(Information given):
*-*-*

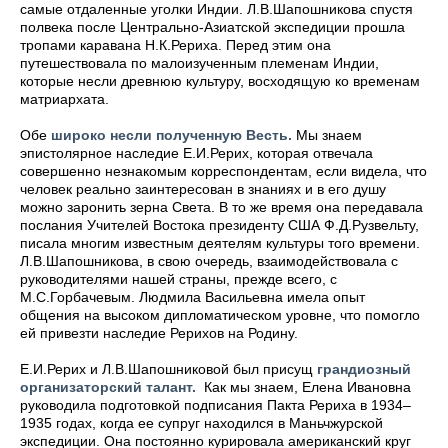
самые отдаленные уголки Индии. Л.В.Шапошникова спустя
полвека после Центрально-Азиатской экспедиции прошла
тропами каравана Н.К.Рериха. Перед этим она
путешествовала по малоизученным племенам Индии,
которые несли древнюю культуру, восходящую ко временам
матриархата.
Обе
широко несли полученную Весть.
Мы знаем
эпистолярное наследие Е.И.Рерих, которая отвечала
совершенно незнакомым корреспондентам, если видела, что
человек реально заинтересован в знаниях и в его душу
можно заронить зерна Света. В то же время она передавала
послания Учителей Востока президенту США Ф.Д.Рузвельту,
писала многим известным деятелям культуры того времени.
Л.В.Шапошникова, в свою очередь, взаимодействовала с
руководителями нашей страны, прежде всего, с
М.С.Горбачевым. Людмила Васильевна имела опыт
общения на высоком дипломатическом уровне, что помогло
ей привезти наследие Рерихов на Родину.
Е.И.Рерих и Л.В.Шапошниковой был присущ
грандиозный
организаторский талант.
Как мы знаем, Елена Ивановна
руководила подготовкой подписания Пакта Рериха в 1934–
1935 годах, когда ее супруг находился в Маньчжурской
экспедиции. Она постоянно курировала американский круг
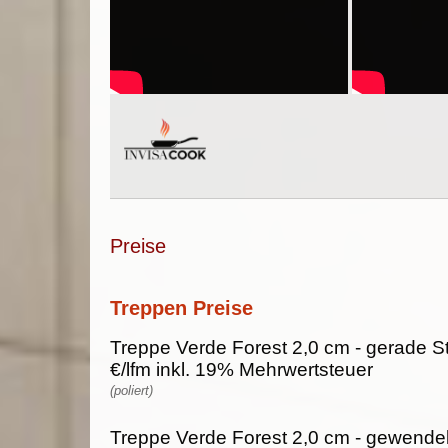
Preise
Treppen Preise
Treppe Verde Forest 2,0 cm - gerade St
€/lfm inkl. 19% Mehrwertsteuer
(poliert)
Treppe Verde Forest 2,0 cm - gewendel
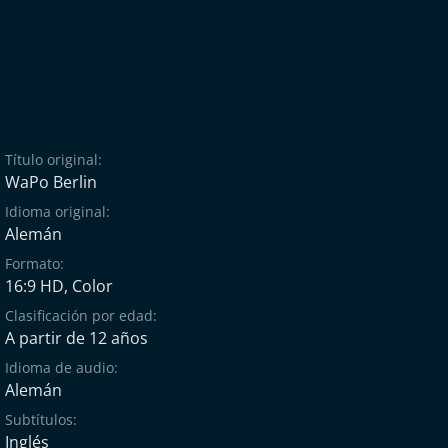
Título original:
WaPo Berlin
Idioma original:
Alemán
Formato:
16:9 HD, Color
Clasificación por edad:
A partir de 12 años
Idioma de audio:
Alemán
Subtítulos:
Inglés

*-*-*

(Exercise details):
The expected result is the complete listing above, printed exactly, with no pictures.

(Output for this task):
самые отдаленные уголки Индии. Л.В.Шапошникова спустя
полвека после Центрально-Азиатской экспедиции прошла
тропами каравана Н.К.Рериха. Перед этим она
путешествовала по малоизученным племенам Индии,
которые несли древнюю культуру, восходящую ко временам
матриархата.
Обе
широко несли полученную Весть.
Мы знаем
эпистолярное наследие Е.И.Рерих, которая отвечала
совершенно незнакомым корреспондентам, если видела, что
человек реально заинтересован в знаниях и в его душу
можно заронить зерна Света. В то же время она передавала
послания Учителей Востока президенту США Ф.Д.Рузвельту,
писала многим известным деятелям культуры того времени.
Л.В.Шапошникова, в свою очередь, взаимодействовала с
руководителями нашей страны, прежде всего, с
М.С.Горбачевым. Людмила Васильевна имела опыт
общения на высоком дипломатическом уровне, что помогло
ей привезти наследие Рерихов на Родину.
Е.И.Рерих и Л.В.Шапошниковой был присущ
грандиозный
организаторский талант.
Как мы знаем, Елена Ивановна
руководила подготовкой подписания Пакта Рериха в 1934–
1935 годах, когда ее супруг находился в Маньчжурской
экспедиции. Она постоянно курировала американский круг
Preise
Treppen Preise
Treppe Verde Forest 2,0 cm - gerade St
€/lfm inkl. 19% Mehrwertsteuer
(poliert)
Treppe Verde Forest 2,0 cm - gewendel
Título original:
WaPo Berlin
Idioma original:
Alemán
Formato:
16:9 HD, Color
Clasificación por edad:
A partir de 12 años
Idioma de audio:
Alemán
Subtítulos:
Inglés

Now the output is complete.